[Items listed in a dataset]
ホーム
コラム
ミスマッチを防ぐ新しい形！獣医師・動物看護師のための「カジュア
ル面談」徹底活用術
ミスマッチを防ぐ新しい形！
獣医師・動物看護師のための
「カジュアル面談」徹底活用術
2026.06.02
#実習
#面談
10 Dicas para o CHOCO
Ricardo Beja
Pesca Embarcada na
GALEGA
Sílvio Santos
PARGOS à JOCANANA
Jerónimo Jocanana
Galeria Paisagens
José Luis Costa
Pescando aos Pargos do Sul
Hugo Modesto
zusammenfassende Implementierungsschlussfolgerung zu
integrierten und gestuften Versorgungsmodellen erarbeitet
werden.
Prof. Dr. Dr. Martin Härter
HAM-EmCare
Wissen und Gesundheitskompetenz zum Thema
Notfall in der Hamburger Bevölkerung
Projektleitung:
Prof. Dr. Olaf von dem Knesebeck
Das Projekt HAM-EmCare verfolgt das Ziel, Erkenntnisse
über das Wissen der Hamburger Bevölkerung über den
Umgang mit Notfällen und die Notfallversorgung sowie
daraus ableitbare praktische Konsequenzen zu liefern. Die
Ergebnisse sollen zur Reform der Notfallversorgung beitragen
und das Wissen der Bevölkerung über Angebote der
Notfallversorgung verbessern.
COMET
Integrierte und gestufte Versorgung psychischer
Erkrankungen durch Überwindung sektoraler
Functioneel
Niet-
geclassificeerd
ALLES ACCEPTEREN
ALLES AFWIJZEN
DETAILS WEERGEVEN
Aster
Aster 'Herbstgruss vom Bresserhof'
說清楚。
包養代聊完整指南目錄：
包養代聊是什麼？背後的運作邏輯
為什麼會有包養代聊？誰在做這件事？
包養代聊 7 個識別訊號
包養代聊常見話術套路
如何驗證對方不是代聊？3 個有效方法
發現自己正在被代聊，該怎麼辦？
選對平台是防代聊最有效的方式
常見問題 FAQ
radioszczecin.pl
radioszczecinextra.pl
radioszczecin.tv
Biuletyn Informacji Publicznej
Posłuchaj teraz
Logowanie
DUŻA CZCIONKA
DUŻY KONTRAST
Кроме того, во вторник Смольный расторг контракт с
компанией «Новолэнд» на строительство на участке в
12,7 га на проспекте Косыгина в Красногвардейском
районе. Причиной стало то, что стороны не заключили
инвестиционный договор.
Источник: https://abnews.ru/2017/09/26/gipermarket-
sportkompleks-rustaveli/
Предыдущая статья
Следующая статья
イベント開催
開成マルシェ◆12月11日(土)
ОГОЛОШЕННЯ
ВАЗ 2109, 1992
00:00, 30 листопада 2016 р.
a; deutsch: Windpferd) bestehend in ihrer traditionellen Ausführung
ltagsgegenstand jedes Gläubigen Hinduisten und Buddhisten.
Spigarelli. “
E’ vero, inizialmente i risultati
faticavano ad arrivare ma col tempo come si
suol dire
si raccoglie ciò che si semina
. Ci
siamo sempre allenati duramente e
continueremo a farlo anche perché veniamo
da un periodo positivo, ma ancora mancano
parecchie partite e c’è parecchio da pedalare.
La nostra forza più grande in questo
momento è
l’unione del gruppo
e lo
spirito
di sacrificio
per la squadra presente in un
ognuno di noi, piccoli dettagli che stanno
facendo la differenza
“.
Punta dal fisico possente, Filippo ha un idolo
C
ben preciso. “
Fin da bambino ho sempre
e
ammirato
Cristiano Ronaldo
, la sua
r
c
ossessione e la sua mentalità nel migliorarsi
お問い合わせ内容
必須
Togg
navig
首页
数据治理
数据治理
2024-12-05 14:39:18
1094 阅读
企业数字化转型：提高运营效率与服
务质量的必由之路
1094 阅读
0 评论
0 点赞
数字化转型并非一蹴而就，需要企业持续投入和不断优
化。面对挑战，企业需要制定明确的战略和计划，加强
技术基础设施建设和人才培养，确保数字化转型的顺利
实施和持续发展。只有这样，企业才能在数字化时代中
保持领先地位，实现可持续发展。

→ **The task**
Check each line of the records above for "статья", and copy those that have it.

→ **Written response**
Предыдущая статья
Следующая статья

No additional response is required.